People can be given a lump sum or regular payments in return for taking out a mortgage on their home, which does not have to be repaid until they die or sell their property. Interest is added to the amount owed until such time as a payment is made.
Alternatively, people who own their home outright can sell a portion of their property to a home reversion company.
But Which? is warning that problems could arise if the borrower's circumstances change.
An individual who wanted to move into sheltered housing or a retirement home may have to pay back some of their loan earlier than expected.
This could potentially leave them with too little equity to buy a new property, Which? added.
Equity release schemes approved by the Safe Home Income Plan (Ship) can be transferred to a new property.
However, this does not always cover sheltered housing or retirement homes.
Which? is urging people to consider other options before turning to equity release.
These include downsizing to a cheaper property, using their existing savings, or even borrowing money from family that could be paid back when their home is eventually sold.
Philip Spiers, who co-authored the Care Options in Retirement guide for Which? said: "Equity release might seem like the solution for any pensioners struggling to make ends meet this winter.
"These schemes provide income while enabling you to stay in your own home.
"However, if your circumstances change you might not have enough money remaining to fund alternative accommodation, and money received through equity release may seriously alter the amount of benefits you are able to collect.
"Anyone considering equity release should do so cautiously - and only after exhausting other options.
"In all cases, independent professional advice should always be sought."
Andrea Rozario, director-general of Ship, claimed that Which's report was "outdated".

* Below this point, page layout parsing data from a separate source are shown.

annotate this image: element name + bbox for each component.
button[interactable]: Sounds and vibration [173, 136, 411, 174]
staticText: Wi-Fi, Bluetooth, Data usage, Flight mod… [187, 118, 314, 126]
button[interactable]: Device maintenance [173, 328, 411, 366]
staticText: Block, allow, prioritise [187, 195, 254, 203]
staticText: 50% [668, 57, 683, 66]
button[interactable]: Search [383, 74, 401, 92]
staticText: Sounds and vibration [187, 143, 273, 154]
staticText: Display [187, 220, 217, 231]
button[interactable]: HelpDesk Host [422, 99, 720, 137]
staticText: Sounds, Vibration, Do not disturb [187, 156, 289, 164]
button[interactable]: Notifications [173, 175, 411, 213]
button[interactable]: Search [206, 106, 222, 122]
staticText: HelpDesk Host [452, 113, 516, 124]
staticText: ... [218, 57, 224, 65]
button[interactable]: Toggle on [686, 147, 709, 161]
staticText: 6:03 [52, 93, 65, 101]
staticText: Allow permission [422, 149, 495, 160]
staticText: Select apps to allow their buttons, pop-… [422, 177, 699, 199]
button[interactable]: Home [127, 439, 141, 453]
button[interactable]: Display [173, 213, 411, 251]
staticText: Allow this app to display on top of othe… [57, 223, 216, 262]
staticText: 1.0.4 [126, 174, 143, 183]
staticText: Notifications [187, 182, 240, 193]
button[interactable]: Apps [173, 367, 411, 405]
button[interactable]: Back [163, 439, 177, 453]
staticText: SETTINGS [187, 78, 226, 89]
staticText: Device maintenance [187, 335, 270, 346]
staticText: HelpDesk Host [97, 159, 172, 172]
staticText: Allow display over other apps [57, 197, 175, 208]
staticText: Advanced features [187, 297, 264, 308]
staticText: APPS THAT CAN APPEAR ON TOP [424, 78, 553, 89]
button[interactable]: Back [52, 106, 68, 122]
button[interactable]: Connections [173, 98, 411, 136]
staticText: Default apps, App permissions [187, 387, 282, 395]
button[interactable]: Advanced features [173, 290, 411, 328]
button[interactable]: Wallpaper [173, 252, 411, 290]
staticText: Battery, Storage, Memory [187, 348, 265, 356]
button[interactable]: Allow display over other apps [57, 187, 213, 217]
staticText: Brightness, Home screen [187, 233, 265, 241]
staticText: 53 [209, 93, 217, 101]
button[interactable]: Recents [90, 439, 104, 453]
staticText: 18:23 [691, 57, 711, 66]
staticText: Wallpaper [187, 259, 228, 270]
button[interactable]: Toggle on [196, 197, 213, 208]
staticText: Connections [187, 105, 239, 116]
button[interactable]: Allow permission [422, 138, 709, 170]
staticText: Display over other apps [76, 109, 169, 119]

"It has not taken into consideration the market advancements of the past decade, let alone the last 12 months," she said.
"Equity release products offer increasing flexibility. There are now products that offer the security of fixed-rates with little or no redemption penalties, and recently we have seen rates falling, in stark comparison to the mainstream mortgage market.
"This, coupled with safeguards offered by Ship members and compared to normal mortgages, not only means that the products are safe, but also incredibly flexible."